Aam memang gencar melakukan berbagai aksi dan suara kritis ke penguasa saat itu. Membuat dirinya harus berurusan dengan ABRI, dan kampus UMY tempat dirinya menempuh ilmu.
UMY memperingatkan secara keras agar Aam tidak membawa nama institusi kampus ketika melakukan demo maupun advokasi ke rakyat. Sangat beralasan, Soeharto dikenal punya hubungan baik dengan petinggi Muhammadiyah dan UMY.
Aam pun harus rela pindah ke Universitas Proklamasi 45 Yogyakarta. Kepindahan Aam tidak bisa dilepaskan intervensi ABRI di UMY. Walaupun begitu, Aam tetap menjaga hubungan baik dengan dosen dan UMY. Ia masih menjadi keluarga besar alumni UMY (KAUMY).
Ia harus rela tersingkir dari UMY yang dicintainya demi memperjuangkan kepentingan rakyat. Aam pun menyelesaikan tingkat sarjana (strata 1) di Universitas Proklamasi 45 Yogyakarta.
Kepindahannya ini tak membuat dirinya lepas dari pengawasan Intel ABRI. Terutama ketika Aam mengadakan diskusi, rapat, hingga aksi. Diinterogasi Intel ABRI menjadi hal yang biasa dialami Aam.
Di sisi lain, untuk menambah pengetahuan bagi gerakan mahasiswa, Aam mengundang tokoh-tokoh kritis seperti Arief Budiman (Dosen UKSW), Romo Mangun, WS Rendra untuk berdiskusi di Yogyakarta.
Ada hal yang tidak dilupakan Aam ketika mengadvokasi warga yang tergusur proyek Kedung Ombo. Pemerintahan Soeharto tidak memberikan ganti rugi yang layak bagi warga setempat.
Dibantu YLBHI, Aam mendampingi warga sampai ke pengadilan untuk mencari keadilan.
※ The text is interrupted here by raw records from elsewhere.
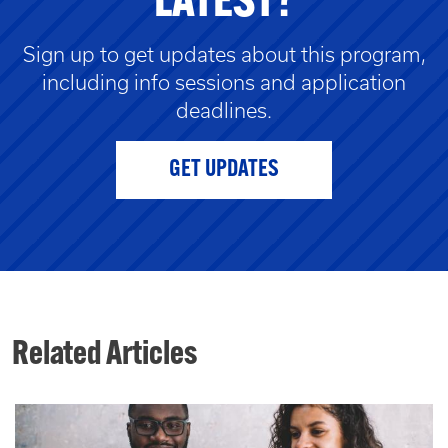
LATEST?
Sign up to get updates about this program,
including info sessions and application
deadlines.
GET UPDATES
Related Articles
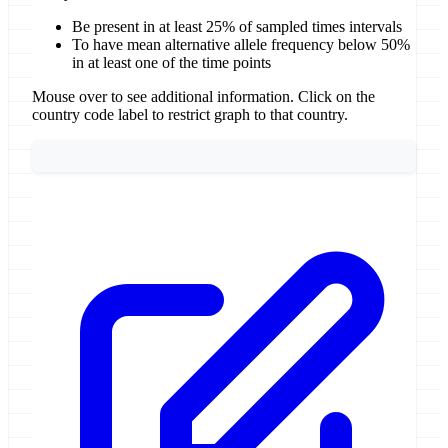
Be present in at least 25% of sampled times intervals
To have mean alternative allele frequency below 50%
in at least one of the time points
Mouse over to see additional information. Click on the
country code label to restrict graph to that country.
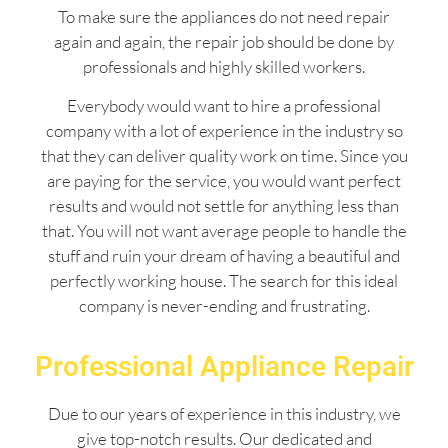
To make sure the appliances do not need repair
again and again, the repair job should be done by
professionals and highly skilled workers.
Everybody would want to hire a professional
company with a lot of experience in the industry so
that they can deliver quality work on time. Since you
are paying for the service, you would want perfect
results and would not settle for anything less than
that. You will not want average people to handle the
stuff and ruin your dream of having a beautiful and
perfectly working house. The search for this ideal
company is never-ending and frustrating.
Professional Appliance Repair
Due to our years of experience in this industry, we
give top-notch results. Our dedicated and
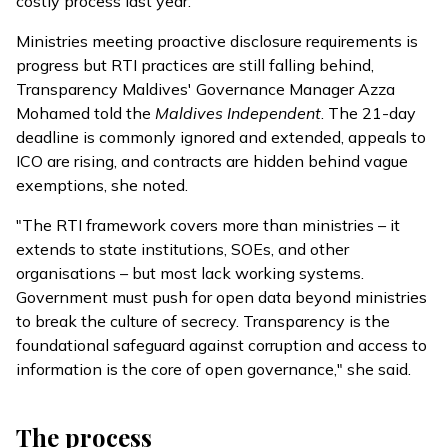
costly process last year.
Ministries meeting proactive disclosure requirements is
progress but RTI practices are still falling behind,
Transparency Maldives' Governance Manager Azza
Mohamed told the
Maldives Independent
. The 21-day
deadline is commonly ignored and extended, appeals to
ICO are rising, and contracts are hidden behind vague
exemptions, she noted.
"The RTI framework covers more than ministries – it
extends to state institutions, SOEs, and other
organisations – but most lack working systems.
Government must push for open data beyond ministries
to break the culture of secrecy. Transparency is the
foundational safeguard against corruption and access to
information is the core of open governance," she said.
The process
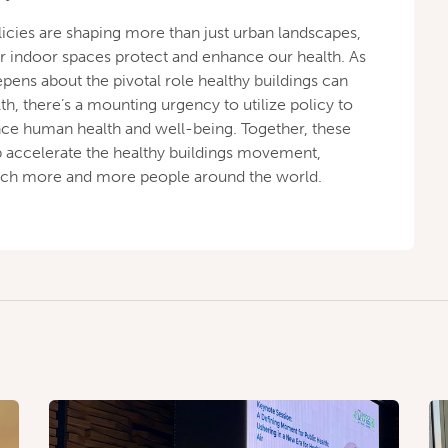
licies are shaping more than just urban landscapes,
r indoor spaces protect and enhance our health. As
pens about the pivotal role healthy buildings can
th, there’s a mounting urgency to utilize policy to
nce human health and well-being. Together, these
elp accelerate the healthy buildings movement,
reach more and more people around the world.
Namun, keadilan di era Soeharto sangat sulit diperoleh.
Aam juga mengorganisir buruh, mahasiswa, dan rakyat dalam menyuarakan keadilan buat Marsinah, salah satu aktivis buruh yang menjadi korban di era Orde Baru.
Marsinah sempat diculik oleh sekelompok orang, hingga kemudian mayatnya ditemukan di hutan di Dusun Jegong, Desa Wilangan, Nganjuk, Jawa Timur, pada 8 Mei 1993.
Tak hanya itu, pembredelan
Majalah Tempo, Editor, dan
Detik turut mendapat penolakan Aam. Ia bersama kawan-kawan aktivis menggelar demo menentang pembredelan 3 media itu di UGM.
Aam juga menjalin hubungan dengan aktivis senior seperti almarhum Adnan Buyung Nasution, Prof Affan Gaffar, almarhum Adi Sasono, almarhum Rizal Ramli, Hariman Siregar, dan lain-lain. Bahkan almarhum Rizal Ramli dengan Aam seperti adik kakak. Aam memanggil Rizal Ramli dengan sebutan bang.
Hal sama juga terhadap Hariman Siregar. Aam memanggil Hariman dengan sebutan bang. Setiap acara memperingati peristiwa Malari 74 yang diadakan Hariman Siregar, Aam selalu mendapat undangan dan hadir.
Saat ini, Aam menjadi calon legislatif (caleg) DPR RI nomor 1 dari Partai Demokrat untuk daerah pemilihan (Dapil) Jatim VI meliputi Blitar, Kediri, dan Tulungagung.
Keputusan Partai Demokrat sudah tepat dengan mengajukan Harun Sulkam menjadi caleg karena kepeduliannya terhadap rakyat tidak diragukan.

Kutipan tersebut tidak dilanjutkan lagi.